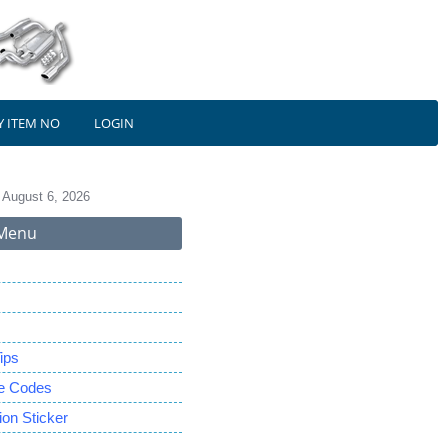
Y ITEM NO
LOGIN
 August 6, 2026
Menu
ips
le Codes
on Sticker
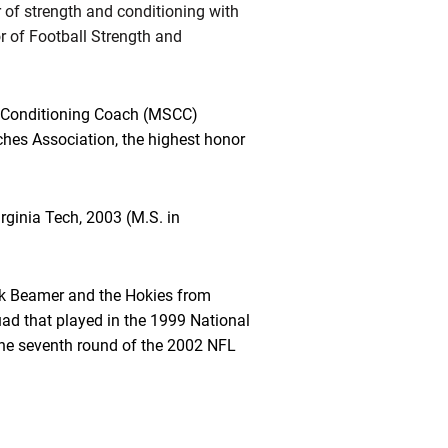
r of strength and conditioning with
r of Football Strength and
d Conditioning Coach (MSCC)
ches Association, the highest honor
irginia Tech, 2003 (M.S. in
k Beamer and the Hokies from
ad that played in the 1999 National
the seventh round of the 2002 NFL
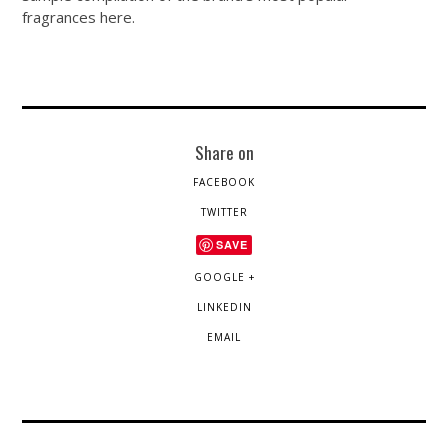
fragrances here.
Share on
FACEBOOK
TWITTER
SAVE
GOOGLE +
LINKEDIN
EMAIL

---

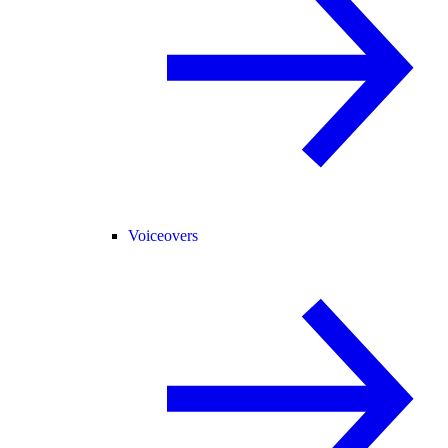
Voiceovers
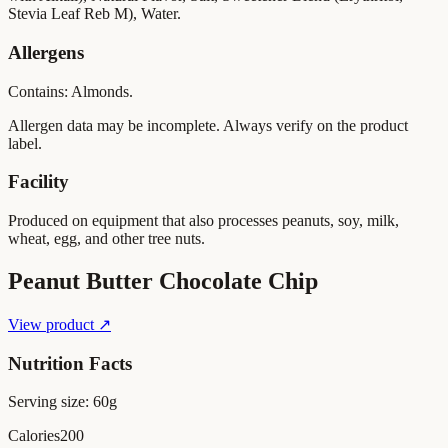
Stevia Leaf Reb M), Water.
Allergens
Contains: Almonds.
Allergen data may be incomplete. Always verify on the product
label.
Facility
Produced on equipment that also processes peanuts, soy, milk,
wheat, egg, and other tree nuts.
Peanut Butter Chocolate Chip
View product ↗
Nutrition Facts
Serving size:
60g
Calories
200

---

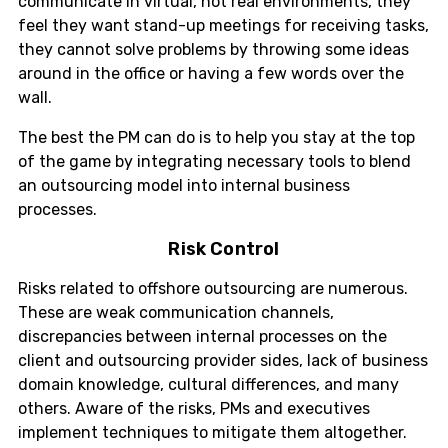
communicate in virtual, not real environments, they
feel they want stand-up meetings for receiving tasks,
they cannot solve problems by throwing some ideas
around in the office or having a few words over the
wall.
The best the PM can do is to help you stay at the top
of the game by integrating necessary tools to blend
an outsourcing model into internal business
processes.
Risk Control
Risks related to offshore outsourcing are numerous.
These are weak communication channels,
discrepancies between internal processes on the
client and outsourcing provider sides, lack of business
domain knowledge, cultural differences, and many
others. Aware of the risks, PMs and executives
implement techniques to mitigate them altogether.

_WORK REQUEST_.
Above are the records; repeat exactly the lines from the one holding "The best the" down to the one holding "discrepancies between internal", end lines included.

_YOUR SOLUTION_.
The best the PM can do is to help you stay at the top
of the game by integrating necessary tools to blend
an outsourcing model into internal business
processes.
Risk Control
Risks related to offshore outsourcing are numerous.
These are weak communication channels,
discrepancies between internal processes on the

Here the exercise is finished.